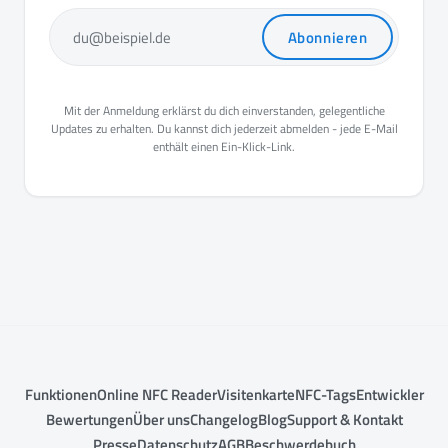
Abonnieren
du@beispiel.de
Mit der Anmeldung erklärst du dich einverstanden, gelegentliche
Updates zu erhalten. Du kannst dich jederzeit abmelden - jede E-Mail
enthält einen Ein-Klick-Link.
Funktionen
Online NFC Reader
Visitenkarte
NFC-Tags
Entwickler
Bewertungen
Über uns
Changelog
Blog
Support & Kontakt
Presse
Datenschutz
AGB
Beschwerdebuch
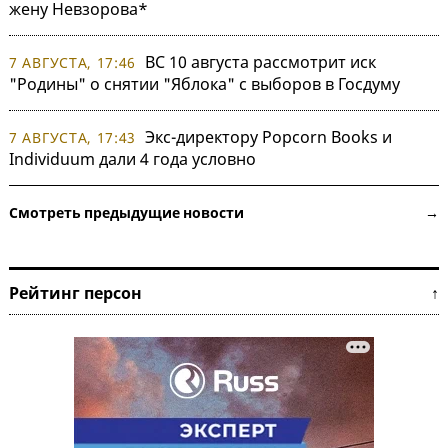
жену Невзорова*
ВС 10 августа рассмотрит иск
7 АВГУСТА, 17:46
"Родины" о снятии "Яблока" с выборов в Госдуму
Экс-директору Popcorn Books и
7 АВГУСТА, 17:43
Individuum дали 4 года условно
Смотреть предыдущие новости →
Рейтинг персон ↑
#####
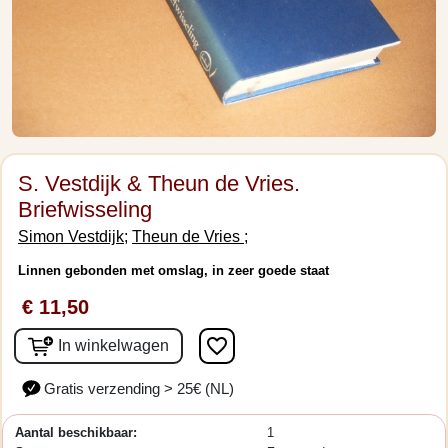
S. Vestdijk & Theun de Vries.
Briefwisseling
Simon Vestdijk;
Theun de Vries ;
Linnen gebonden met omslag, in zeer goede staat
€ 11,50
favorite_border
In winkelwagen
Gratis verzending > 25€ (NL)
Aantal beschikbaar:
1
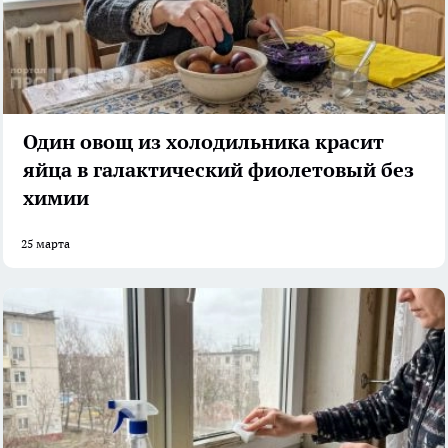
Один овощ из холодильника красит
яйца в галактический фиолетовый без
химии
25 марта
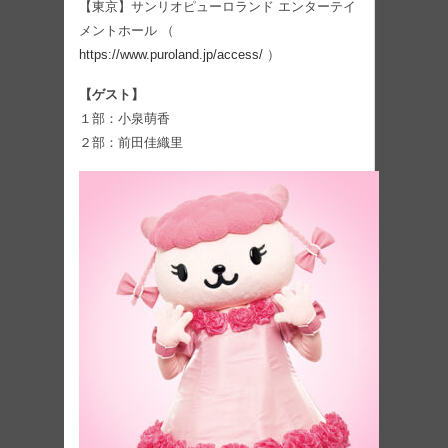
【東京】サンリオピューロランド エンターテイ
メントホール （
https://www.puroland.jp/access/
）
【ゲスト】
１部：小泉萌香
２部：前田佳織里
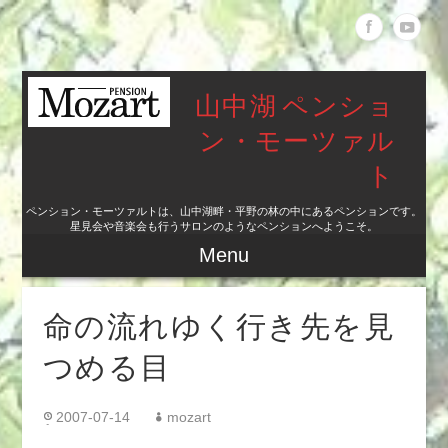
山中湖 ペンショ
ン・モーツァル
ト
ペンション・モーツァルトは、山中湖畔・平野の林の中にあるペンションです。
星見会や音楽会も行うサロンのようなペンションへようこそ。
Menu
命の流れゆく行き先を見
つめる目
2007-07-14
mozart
#####
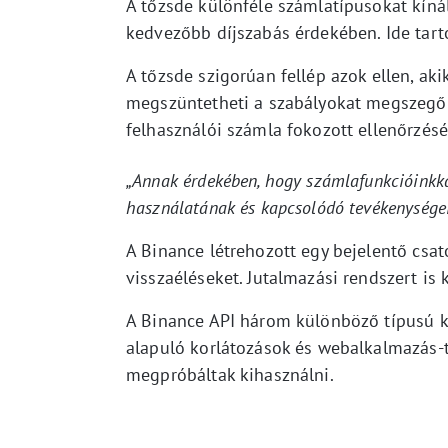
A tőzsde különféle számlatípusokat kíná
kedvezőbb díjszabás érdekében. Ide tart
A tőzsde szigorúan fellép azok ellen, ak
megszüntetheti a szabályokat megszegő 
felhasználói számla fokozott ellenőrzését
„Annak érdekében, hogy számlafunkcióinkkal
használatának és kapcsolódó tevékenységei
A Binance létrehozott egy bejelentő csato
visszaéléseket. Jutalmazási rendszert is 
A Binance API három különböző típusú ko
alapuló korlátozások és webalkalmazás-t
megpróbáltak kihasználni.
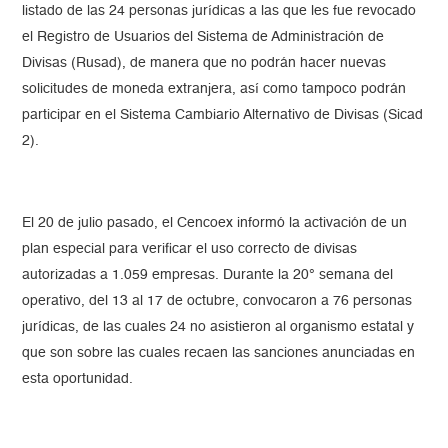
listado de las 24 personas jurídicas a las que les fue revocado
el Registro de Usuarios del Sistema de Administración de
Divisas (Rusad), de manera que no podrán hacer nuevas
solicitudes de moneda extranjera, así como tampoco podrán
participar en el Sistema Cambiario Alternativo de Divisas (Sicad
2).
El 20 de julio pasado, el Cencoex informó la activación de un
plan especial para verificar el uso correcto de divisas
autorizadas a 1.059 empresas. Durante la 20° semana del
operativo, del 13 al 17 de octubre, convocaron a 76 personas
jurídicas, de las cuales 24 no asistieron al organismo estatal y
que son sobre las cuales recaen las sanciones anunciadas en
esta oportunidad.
#####
**TASK TO CARRY OUT:** Go through the data above and copy each line in which "Vries" appears.

**WRITTEN RESPONSE:**
S. Vestdijk & Theun de Vries.
Theun de Vries ;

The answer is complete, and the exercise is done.